Saved data entries
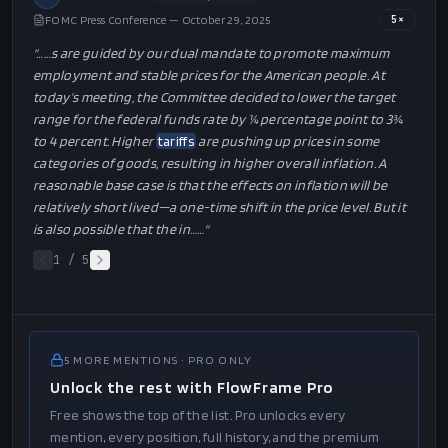
FOMC Press Conference — October 29, 2025
5
×
"…
…s are guided by our dual mandate to promote maximum
employment and stable prices for the American people. At
today’s meeting, the Committee decided to lower the target
range for the federal funds rate by ¼ percentage point to 3¾
to 4 percent. Higher
tariffs
are pushing up prices in some
categories of goods, resulting in higher overall inflation. A
reasonable base case is that the effects on inflation will be
relatively short lived—a one-time shift in the price level. But it
is also possible that the in…
…"
1
/
5
5
MORE
MENTIONS
· PRO ONLY
Unlock the rest with FlowFrame Pro
Free shows the top of the list. Pro unlocks every
mention, every position, full history, and the premium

### Task description
Transcribe the records above exactly, skipping pictures.

### Result
FOMC Press Conference — October 29, 2025
5
×
"…
…s are guided by our dual mandate to promote maximum
employment and stable prices for the American people. At
today’s meeting, the Committee decided to lower the target
range for the federal funds rate by ¼ percentage point to 3¾
to 4 percent. Higher
tariffs
are pushing up prices in some
categories of goods, resulting in higher overall inflation. A
reasonable base case is that the effects on inflation will be
relatively short lived—a one-time shift in the price level. But it
is also possible that the in…
…"
1
/
5
5
MORE
MENTIONS
· PRO ONLY
Unlock the rest with FlowFrame Pro
Free shows the top of the list. Pro unlocks every
mention, every position, full history, and the premium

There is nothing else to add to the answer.